## Work item:
Search the listing below for "представителей". Copy each matching line.

## Supplied entries:

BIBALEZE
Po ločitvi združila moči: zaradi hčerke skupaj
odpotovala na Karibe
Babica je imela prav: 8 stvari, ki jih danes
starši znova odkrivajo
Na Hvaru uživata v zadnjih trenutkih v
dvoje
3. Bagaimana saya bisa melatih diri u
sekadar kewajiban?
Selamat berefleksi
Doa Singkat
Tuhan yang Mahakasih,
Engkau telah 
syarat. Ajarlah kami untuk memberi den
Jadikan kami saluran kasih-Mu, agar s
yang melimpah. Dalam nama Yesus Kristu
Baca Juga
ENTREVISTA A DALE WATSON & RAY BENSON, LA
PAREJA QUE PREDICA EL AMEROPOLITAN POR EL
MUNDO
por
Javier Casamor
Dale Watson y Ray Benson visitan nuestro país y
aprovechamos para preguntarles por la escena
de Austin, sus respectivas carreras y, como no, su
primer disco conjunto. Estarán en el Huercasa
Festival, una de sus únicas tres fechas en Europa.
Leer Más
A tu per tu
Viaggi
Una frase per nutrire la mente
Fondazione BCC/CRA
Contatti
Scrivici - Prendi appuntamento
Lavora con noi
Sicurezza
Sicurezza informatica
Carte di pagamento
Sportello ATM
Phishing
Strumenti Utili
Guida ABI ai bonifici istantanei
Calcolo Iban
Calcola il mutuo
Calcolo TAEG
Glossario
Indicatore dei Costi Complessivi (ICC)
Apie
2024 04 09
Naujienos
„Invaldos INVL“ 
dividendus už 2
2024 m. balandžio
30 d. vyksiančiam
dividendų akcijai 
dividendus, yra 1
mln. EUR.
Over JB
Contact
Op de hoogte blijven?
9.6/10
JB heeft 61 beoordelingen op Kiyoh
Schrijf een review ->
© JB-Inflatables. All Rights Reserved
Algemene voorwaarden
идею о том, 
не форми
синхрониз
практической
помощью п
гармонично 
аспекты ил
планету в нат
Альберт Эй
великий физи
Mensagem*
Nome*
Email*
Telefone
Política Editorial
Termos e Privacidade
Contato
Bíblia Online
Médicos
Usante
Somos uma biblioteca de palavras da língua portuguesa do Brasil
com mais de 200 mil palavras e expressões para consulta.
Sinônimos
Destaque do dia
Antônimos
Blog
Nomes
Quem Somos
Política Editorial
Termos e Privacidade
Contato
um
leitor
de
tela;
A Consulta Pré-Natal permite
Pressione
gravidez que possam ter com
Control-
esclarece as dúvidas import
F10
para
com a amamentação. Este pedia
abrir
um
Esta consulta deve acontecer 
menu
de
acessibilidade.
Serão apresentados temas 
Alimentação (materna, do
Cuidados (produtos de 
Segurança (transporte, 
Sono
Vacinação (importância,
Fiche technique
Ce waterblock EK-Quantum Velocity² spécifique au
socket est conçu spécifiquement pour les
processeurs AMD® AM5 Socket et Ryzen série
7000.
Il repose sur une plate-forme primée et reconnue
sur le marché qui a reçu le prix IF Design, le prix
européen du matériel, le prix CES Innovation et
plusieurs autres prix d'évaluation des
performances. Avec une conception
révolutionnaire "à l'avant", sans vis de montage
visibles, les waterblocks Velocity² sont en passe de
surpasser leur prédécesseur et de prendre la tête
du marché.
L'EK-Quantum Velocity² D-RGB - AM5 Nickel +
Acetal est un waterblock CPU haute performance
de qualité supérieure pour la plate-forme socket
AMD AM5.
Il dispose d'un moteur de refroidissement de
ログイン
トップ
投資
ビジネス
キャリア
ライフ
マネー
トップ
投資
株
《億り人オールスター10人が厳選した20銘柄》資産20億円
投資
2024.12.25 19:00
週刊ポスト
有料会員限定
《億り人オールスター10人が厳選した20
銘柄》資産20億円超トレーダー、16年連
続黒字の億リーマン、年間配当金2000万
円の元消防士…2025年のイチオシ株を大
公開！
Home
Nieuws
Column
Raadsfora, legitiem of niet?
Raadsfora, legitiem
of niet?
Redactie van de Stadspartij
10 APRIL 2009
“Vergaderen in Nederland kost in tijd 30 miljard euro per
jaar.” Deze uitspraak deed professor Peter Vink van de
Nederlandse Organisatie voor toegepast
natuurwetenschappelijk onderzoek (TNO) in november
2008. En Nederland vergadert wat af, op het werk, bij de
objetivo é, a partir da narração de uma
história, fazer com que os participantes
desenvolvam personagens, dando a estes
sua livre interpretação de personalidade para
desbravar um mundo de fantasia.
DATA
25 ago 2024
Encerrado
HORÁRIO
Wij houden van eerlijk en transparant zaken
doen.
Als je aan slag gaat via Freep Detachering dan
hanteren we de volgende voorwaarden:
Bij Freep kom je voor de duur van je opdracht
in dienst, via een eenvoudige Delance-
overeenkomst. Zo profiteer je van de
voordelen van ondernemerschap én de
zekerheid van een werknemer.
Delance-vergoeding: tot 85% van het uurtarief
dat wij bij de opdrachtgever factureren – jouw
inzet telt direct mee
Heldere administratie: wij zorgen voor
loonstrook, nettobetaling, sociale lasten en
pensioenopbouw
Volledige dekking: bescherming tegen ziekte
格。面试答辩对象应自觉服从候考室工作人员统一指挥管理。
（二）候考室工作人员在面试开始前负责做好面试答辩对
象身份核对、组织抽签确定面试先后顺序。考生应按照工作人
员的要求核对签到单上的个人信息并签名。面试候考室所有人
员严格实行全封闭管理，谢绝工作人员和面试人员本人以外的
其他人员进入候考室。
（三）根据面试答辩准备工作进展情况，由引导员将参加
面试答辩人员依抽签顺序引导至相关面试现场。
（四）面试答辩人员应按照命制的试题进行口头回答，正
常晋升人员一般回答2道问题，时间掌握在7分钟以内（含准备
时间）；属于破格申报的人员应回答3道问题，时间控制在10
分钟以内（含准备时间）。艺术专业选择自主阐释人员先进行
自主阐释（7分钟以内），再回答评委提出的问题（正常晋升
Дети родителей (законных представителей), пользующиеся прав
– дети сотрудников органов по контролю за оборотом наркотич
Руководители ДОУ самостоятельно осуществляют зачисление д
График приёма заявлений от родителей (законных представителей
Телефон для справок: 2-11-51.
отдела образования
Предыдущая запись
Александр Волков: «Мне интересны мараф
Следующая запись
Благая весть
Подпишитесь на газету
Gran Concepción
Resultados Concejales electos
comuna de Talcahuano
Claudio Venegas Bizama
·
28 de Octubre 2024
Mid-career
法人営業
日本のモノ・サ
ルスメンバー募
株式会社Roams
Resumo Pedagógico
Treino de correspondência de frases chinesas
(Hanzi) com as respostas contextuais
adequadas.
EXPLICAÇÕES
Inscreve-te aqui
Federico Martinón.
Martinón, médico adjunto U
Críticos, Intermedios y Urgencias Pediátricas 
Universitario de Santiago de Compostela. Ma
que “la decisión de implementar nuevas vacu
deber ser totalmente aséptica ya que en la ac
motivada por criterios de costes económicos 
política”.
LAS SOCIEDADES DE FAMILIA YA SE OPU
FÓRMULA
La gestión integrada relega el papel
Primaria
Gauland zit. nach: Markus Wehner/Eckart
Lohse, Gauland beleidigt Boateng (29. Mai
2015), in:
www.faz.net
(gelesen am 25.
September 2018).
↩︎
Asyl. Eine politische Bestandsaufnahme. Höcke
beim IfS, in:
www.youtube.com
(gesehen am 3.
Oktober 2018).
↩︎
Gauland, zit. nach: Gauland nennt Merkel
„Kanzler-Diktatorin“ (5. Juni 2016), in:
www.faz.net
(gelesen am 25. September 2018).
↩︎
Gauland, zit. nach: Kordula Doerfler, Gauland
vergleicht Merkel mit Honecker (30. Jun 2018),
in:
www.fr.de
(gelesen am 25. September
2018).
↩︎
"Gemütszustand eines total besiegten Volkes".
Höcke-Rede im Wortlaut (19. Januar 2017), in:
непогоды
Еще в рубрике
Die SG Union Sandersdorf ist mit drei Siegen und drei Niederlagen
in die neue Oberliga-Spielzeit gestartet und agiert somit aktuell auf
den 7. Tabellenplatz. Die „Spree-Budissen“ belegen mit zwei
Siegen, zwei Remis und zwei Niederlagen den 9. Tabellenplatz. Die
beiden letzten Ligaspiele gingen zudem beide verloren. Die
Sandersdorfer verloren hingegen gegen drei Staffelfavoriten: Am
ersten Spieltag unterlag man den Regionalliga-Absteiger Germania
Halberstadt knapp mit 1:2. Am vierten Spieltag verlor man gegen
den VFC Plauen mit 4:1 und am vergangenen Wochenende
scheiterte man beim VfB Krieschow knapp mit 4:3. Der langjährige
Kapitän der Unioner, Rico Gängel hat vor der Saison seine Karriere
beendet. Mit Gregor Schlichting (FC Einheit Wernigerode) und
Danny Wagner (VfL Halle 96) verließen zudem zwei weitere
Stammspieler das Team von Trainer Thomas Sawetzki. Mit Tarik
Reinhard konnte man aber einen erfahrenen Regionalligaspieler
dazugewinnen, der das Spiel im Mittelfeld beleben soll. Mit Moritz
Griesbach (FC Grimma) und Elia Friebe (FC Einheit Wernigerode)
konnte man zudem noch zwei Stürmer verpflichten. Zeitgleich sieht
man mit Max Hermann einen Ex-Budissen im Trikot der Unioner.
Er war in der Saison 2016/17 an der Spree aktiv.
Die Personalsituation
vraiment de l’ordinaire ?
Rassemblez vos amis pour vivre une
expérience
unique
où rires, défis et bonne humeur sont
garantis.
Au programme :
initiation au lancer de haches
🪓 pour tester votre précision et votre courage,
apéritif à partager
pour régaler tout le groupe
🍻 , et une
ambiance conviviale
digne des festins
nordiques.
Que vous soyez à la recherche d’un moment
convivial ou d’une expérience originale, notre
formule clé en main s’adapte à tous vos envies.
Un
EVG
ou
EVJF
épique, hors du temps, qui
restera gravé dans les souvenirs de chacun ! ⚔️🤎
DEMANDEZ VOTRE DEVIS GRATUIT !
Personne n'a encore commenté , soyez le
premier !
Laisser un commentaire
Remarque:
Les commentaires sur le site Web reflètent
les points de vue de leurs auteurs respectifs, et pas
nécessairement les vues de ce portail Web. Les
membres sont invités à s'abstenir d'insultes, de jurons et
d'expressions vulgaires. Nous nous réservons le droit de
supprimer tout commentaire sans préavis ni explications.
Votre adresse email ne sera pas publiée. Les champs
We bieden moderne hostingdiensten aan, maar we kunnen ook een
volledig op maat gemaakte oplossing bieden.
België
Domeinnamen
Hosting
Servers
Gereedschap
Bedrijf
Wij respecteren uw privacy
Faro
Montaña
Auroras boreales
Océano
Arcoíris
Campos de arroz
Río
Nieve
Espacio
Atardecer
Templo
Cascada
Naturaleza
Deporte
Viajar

## Answer area:
Дети родителей (законных представителей), пользующиеся прав
График приёма заявлений от родителей (законных представителей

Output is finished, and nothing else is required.